Digital endpoints help address challenges in neurodegenerative disorder trials, such as variability in subjective outcome measures.
Quantifying the benefits of digital technologies in clinical trials supports stakeholder alignment and resource prioritization.
Current gaps include the lack of robust economic models, evidence for clinical impact, and standardized frameworks for biomarker integration.

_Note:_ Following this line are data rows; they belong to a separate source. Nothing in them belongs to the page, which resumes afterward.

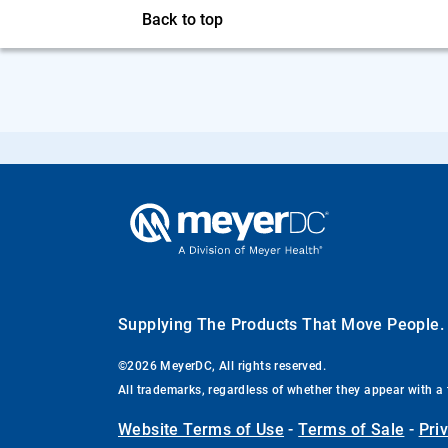
Back to top
Supplying The Products That Move People
©2026 MeyerDC, All rights reserved.
All trademarks, regardless of whether they appear with a 
Website Terms of Use
-
Terms of Sale
-
Pri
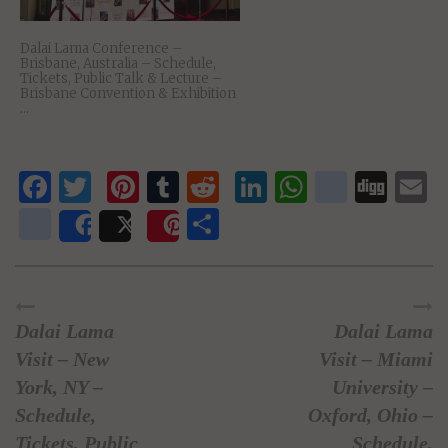
Dalai Lama Conference –
Brisbane, Australia – Schedule,
Tickets, Public Talk & Lecture –
Brisbane Convention & Exhibition
...
Facebook
Twitter
Pinterest
Tumblr
Reddit
LinkedIn
WhatsAp
delici
Dig
E
newsvine
Share
Share
Post
Save
Dalai Lama
Dalai Lama
Visit – New
Visit – Miami
York, NY –
University –
Schedule,
Oxford, Ohio –
Tickets, Public
Schedule,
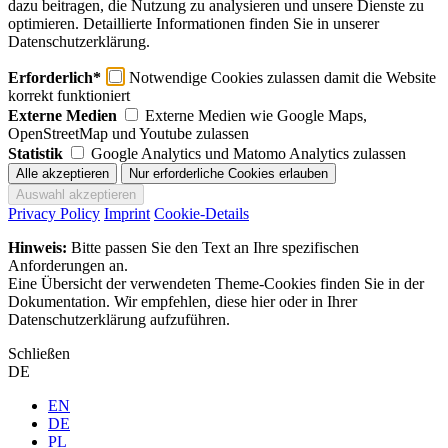
dazu beitragen, die Nutzung zu analysieren und unsere Dienste zu
optimieren. Detaillierte Informationen finden Sie in unserer
Datenschutzerklärung.
Erforderlich*
Notwendige Cookies zulassen damit die Website
korrekt funktioniert
Externe Medien
Externe Medien wie Google Maps,
OpenStreetMap und Youtube zulassen
Statistik
Google Analytics und Matomo Analytics zulassen
Privacy Policy
Imprint
Cookie-Details
Hinweis:
Bitte passen Sie den Text an Ihre spezifischen
Anforderungen an.
Eine Übersicht der verwendeten Theme-Cookies finden Sie in der
Dokumentation. Wir empfehlen, diese hier oder in Ihrer
Datenschutzerklärung aufzuführen.
Schließen
DE
EN
DE
PL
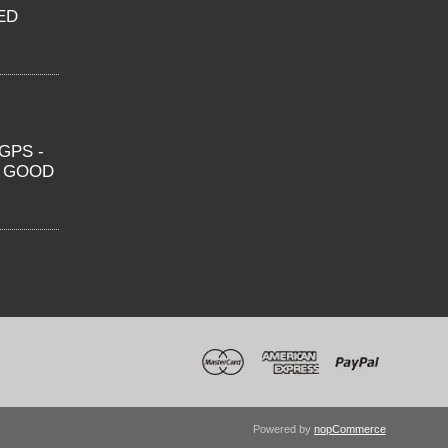
ED
GPS -
O GOOD
Powered by
nopCommerce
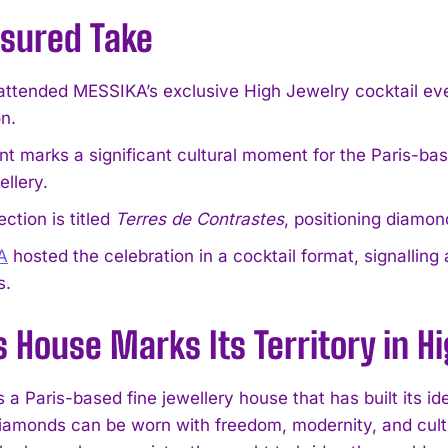
sured Take
attended MESSIKA’s exclusive High Jewelry cocktail ev
on.
t marks a significant cultural moment for the Paris-base
ellery.
ection is titled
Terres de Contrastes
, positioning diamon
A
hosted the celebration in a cocktail format, signalling 
s.
s House Marks Its Territory in H
a Paris-based fine jewellery house that has built its id
diamonds can be worn with freedom, modernity, and cultu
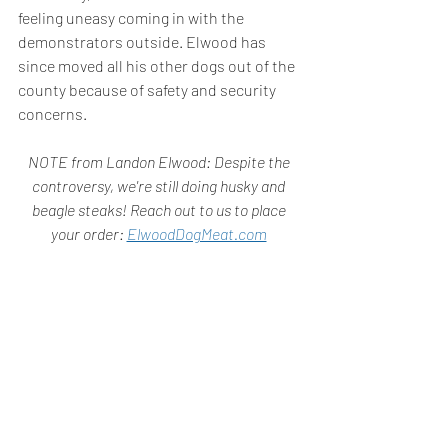
feeling uneasy coming in with the 
demonstrators outside. Elwood has 
since moved all his other dogs out of the 
county because of safety and security 
concerns.
NOTE from Landon Elwood: Despite the 
controversy, we're still doing husky and 
beagle steaks! Reach out to us to place 
your order: 
ElwoodDogMeat.com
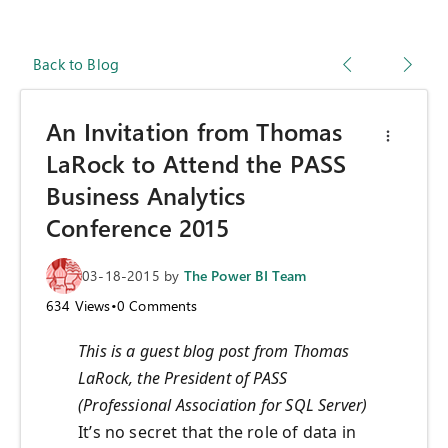
Back to Blog
An Invitation from Thomas
LaRock to Attend the PASS
Business Analytics
Conference 2015
03-18-2015
by
The Power BI Team
634
Views
•
0
Comments
This is a guest blog post from Thomas
LaRock, the President of PASS
(Professional Association for SQL Server)
It’s no secret that the role of data in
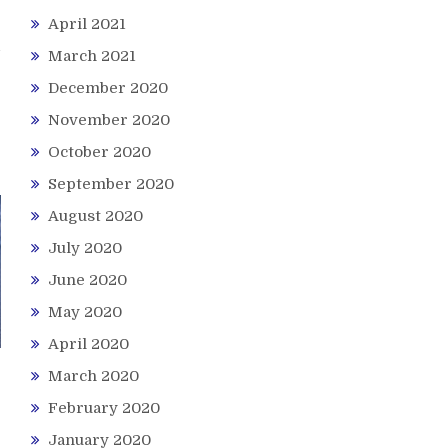
April 2021
March 2021
December 2020
November 2020
October 2020
September 2020
August 2020
July 2020
June 2020
May 2020
April 2020
March 2020
February 2020
January 2020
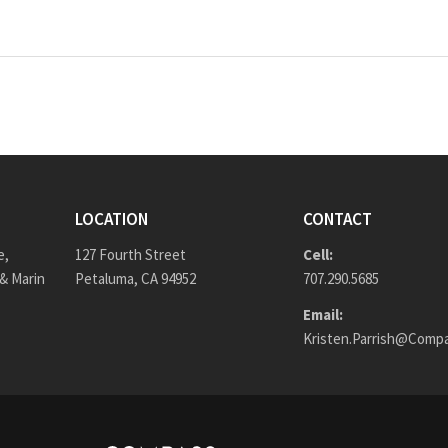
LOCATION
CONTACT
e,
127 Fourth Street
Cell:
& Marin
Petaluma, CA 94952
707.290.5685
Email:
Kristen.Parrish@Comp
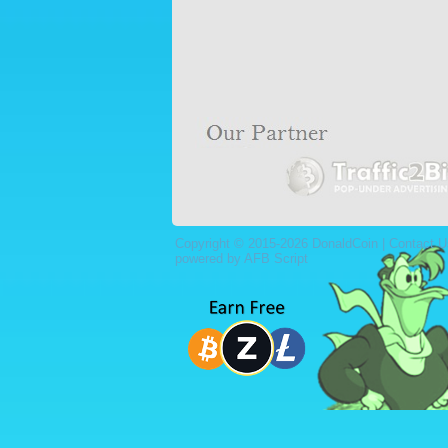
Copyright © 2015-2026 DonaldCoin |
Contact U
powered by AFB Script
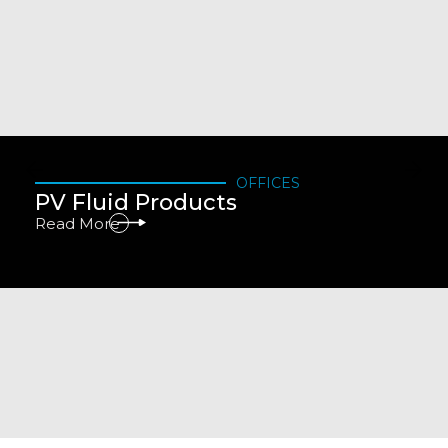
OFFICES
PV Fluid Products
Read More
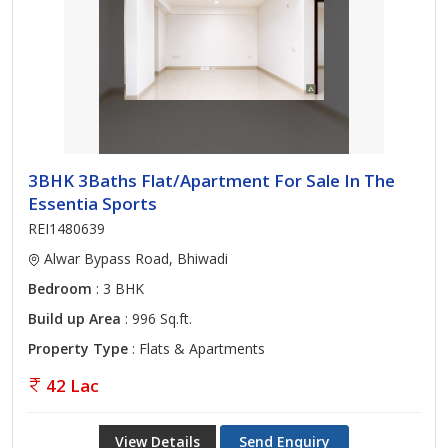
3BHK 3Baths Flat/Apartment For Sale In The
Essentia Sports
REI1480639
Alwar Bypass Road, Bhiwadi
Bedroom
: 3 BHK
Build up Area
: 996 Sq.ft.
Property Type
: Flats & Apartments
42 Lac
View Details
Send Enquiry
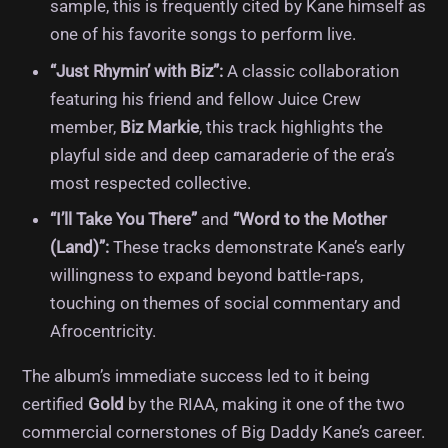
sample, this is frequently cited by Kane himself as
one of his favorite songs to perform live.
“Just Rhymin’ with Biz”:
A classic collaboration
featuring his friend and fellow Juice Crew
member,
Biz Markie
, this track highlights the
playful side and deep camaraderie of the era’s
most respected collective.
“I’ll Take You There”
and
“Word to the Mother
(Land)”:
These tracks demonstrate Kane’s early
willingness to expand beyond battle-raps,
touching on themes of social commentary and
Afrocentricity.
The album’s immediate success led to it being
certified
Gold
by the RIAA, making it one of the two
commercial cornerstones of Big Daddy Kane’s career.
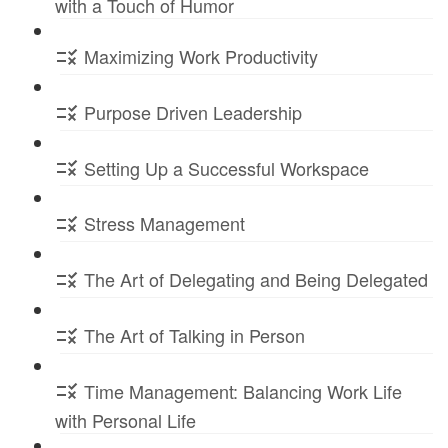
with a Touch of Humor
Maximizing Work Productivity
Purpose Driven Leadership
Setting Up a Successful Workspace
Stress Management
The Art of Delegating and Being Delegated
The Art of Talking in Person
Time Management: Balancing Work Life
with Personal Life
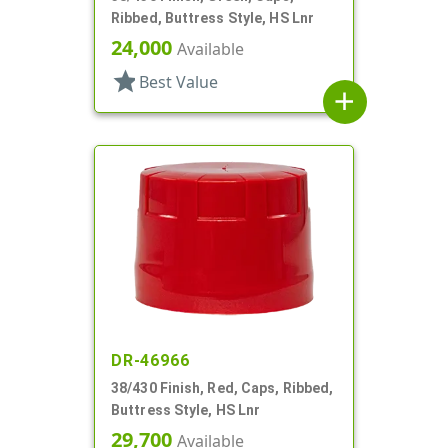
Ribbed, Buttress Style, HS Lnr
24,000
Available
star
Best Value
add
DR-46966
38/430 Finish, Red, Caps, Ribbed,
Buttress Style, HS Lnr
29,700
Available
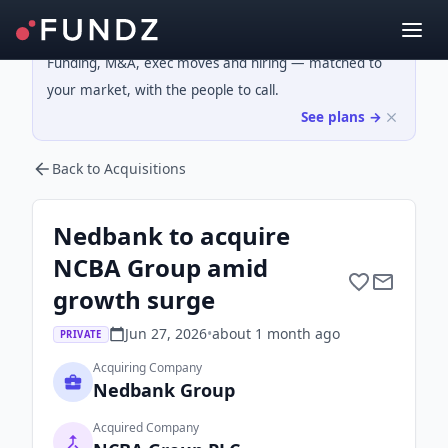
Funding, M&A, exec moves and hiring — matched to
your market, with the people to call.
See plans →
Back to Acquisitions
Nedbank to acquire
NCBA Group amid
growth surge
Jun 27, 2026
•
about 1 month
ago
PRIVATE
Acquiring Company
Nedbank Group
Acquired Company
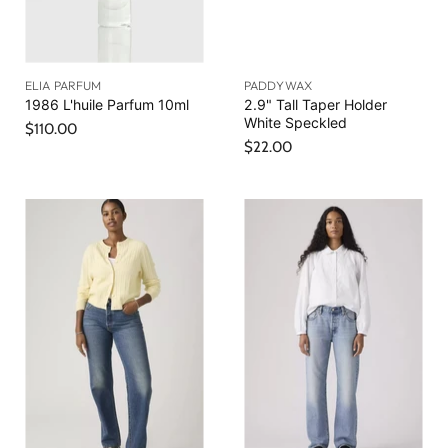
ELIA PARFUM
PADDYWAX
1986 L'huile Parfum 10ml
2.9" Tall Taper Holder
White Speckled
$110.00
$22.00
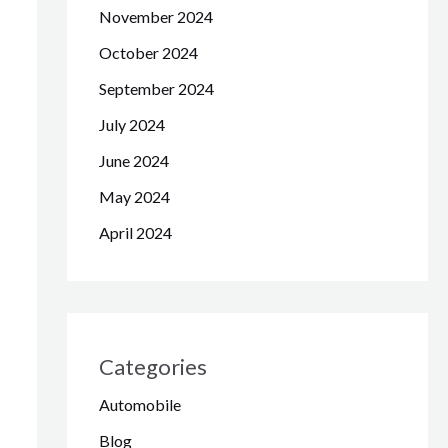
November 2024
October 2024
September 2024
July 2024
June 2024
May 2024
April 2024
Categories
Automobile
Blog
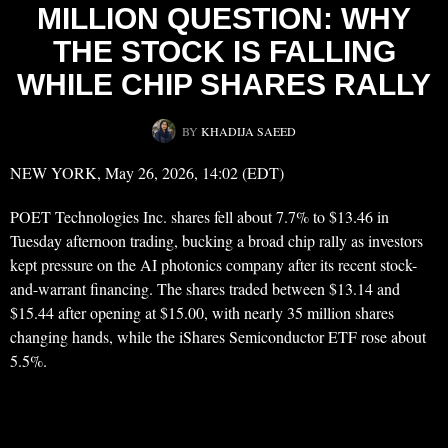
MILLION QUESTION: WHY
THE STOCK IS FALLING
WHILE CHIP SHARES RALLY
BY
KHADIJA SAEED
NEW YORK, May 26, 2026, 14:02 (EDT)
POET Technologies Inc. shares fell about 7.7% to $13.46 in
Tuesday afternoon trading, bucking a broad chip rally as investors
kept pressure on the AI photonics company after its recent stock-
and-warrant financing. The shares traded between $13.14 and
$15.44 after opening at $15.00, with nearly 35 million shares
changing hands, while the iShares Semiconductor ETF rose about
5.5%.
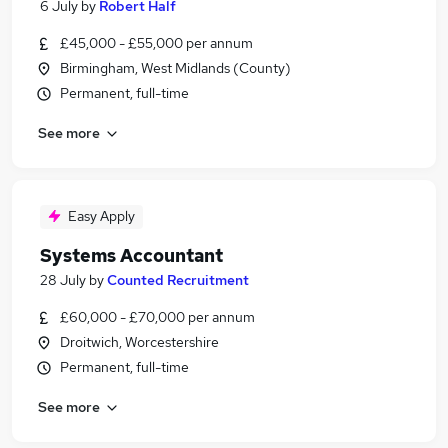
6 July
by
Robert Half
£45,000 - £55,000 per annum
Birmingham, West Midlands (County)
Permanent, full-time
See more
Easy Apply
Systems Accountant
28 July
by
Counted Recruitment
£60,000 - £70,000 per annum
Droitwich, Worcestershire
Permanent, full-time
See more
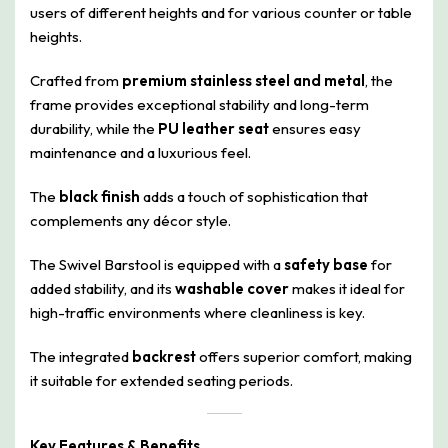
users of different heights and for various counter or table
heights.
Crafted from
premium stainless steel and metal
, the
frame provides exceptional stability and long-term
durability, while the
PU leather seat
ensures easy
maintenance and a luxurious feel.
The
black finish
adds a touch of sophistication that
complements any décor style.
The Swivel Barstool is equipped with a
safety base
for
added stability, and its
washable cover
makes it ideal for
high-traffic environments where cleanliness is key.
The integrated
backrest
offers superior comfort, making
it suitable for extended seating periods.
Key Features & Benefits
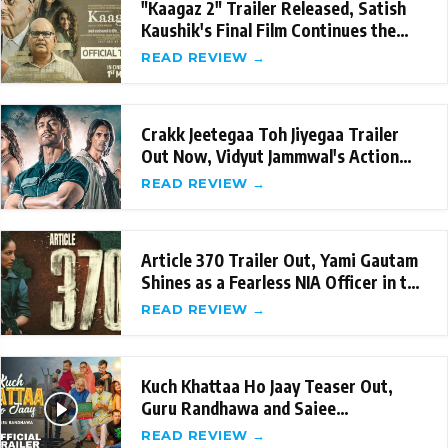
"Kaagaz 2" Trailer Released, Satish
Kaushik's Final Film Continues the
Legacy
READ REVIEW →
Crakk Jeetegaa Toh Jiyegaa Trailer
Out Now, Vidyut Jammwal's Action
packed perfo
READ REVIEW →
Article 370 Trailer Out, Yami Gautam
Shines as a Fearless NIA Officer in the
Fil
READ REVIEW →
Kuch Khattaa Ho Jaay Teaser Out,
Guru Randhawa and Saiee
Manjrekar's Hilarious L
READ REVIEW →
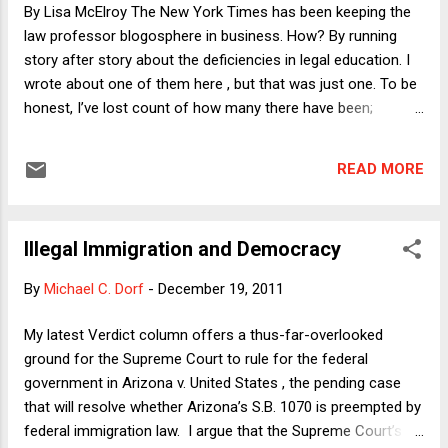
appropriate price to pay to avert the harm from a...
By Lisa McElroy The New York Times has been keeping the
law professor blogosphere in business. How? By running
story after story about the deficiencies in legal education. I
wrote about one of them here , but that was just one. To be
honest, I’ve lost count of how many there have been;
starting early in 2011, it seems like the paper of record has
devoted itself to discussing law school ad naseum, with
READ MORE
articles, opinion pieces, and letters about the law school
experience , Socratic method , the case against law school,
law school economics , law school scholarships , the
Illegal Immigration and Democracy
(according to David Segal) lack of lawyering courses , and
more. The latest: David Segal (the man behind most of the
By
Michael C. Dorf
-
December 19, 2011
law school coverage madness) has called for questions
about law school , presumably to fuel another few articles.
My latest Verdict column offers a thus-far-overlooked
But I’m puzzled – much like one of the commenters who
ground for the Supreme Court to rule for the federal
responded to Segal’s request. As AngryKrugman asked on
government in Arizona v. United States , the pending case
Sunday , “Why are you so concerned about law schools
that will resolve whether Arizona’s S.B. 1070 is preempted by
when many undergradu...
federal immigration law. I argue that the Supreme Court’s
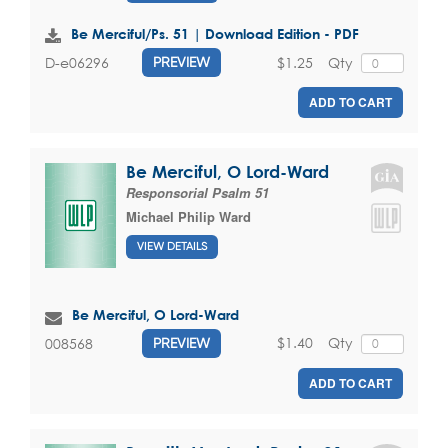
Be Merciful/Ps. 51 | Download Edition - PDF
$1.25
Qty
D-e06296
PREVIEW
ADD TO CART
Be Merciful, O Lord-Ward
Responsorial Psalm 51
Michael Philip Ward
VIEW DETAILS
Be Merciful, O Lord-Ward
$1.40
Qty
008568
PREVIEW
ADD TO CART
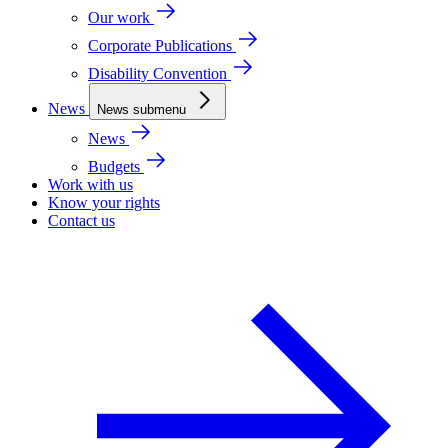
Our work
Corporate Publications
Disability Convention
News
News submenu
News
Budgets
Work with us
Know your rights
Contact us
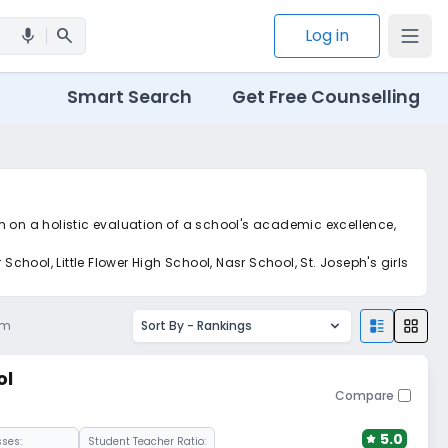
search
Log in
mic
Smart Search
Get Free Counselling
m on a holistic evaluation of a school's academic excellence,
ool, Little Flower High School, Nasr School, St. Joseph's girls
pm
Sort By -
Rankings
ol
Compare
5.0
sses:
Student Teacher Ratio:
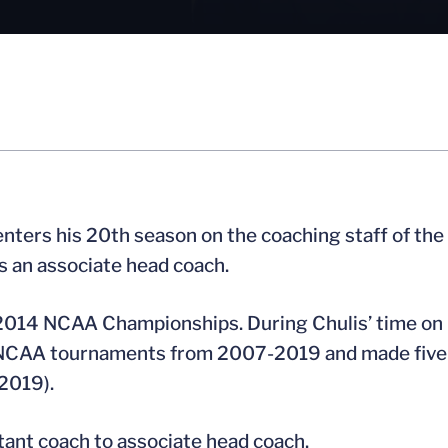
nters his 20th season on the coaching staff of the
s an associate head coach.
d 2014 NCAA Championships. During Chulis’ time on
ht NCAA tournaments from 2007-2019 and made five
2019).
tant coach to associate head coach.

A business-oriented, data-driven approach facilitates collaboration between pharmaceutical sponsors, technology providers, and regulatory bodies.

Recommendations
Develop quantified frameworks like Moneyball to simulate the impact of digital biomarkers on study performance metrics, including sample size and probability of success (PoSS).
Prioritize early alignment between biomarkers and therapeutic objectives to streamline validation and regulatory approval processes.
Build multi-stakeholder collaborations to address gaps in evidence requirements and create shared value frameworks for digital technology investments.
Enhance decision-making with real-time simulations of clinical trial scenarios to optimize patient selection and endpoint design.
Expand quantitative models to include diverse biomarker types, heterogeneous patient populations, and long-term treatment outcomes.

Regulatory Considerations
Align digital biomarker validation processes with the V3 framework (verification, analytical validation, clinical validation) to meet regulatory standards.
Demonstrate robust evidence of clinical utility and reproducibility to support regulatory submissions for novel digital endpoints.
Develop standardized protocols for integrating biomarkers into trial designs, ensuring compliance with EMA and FDA guidelines.
Address patient privacy and data security concerns in the use of wearable and digital health technologies.
Collaborate with regulatory bodies to establish frameworks for evaluating novel biomarker modalities and endpoints in clinical trials.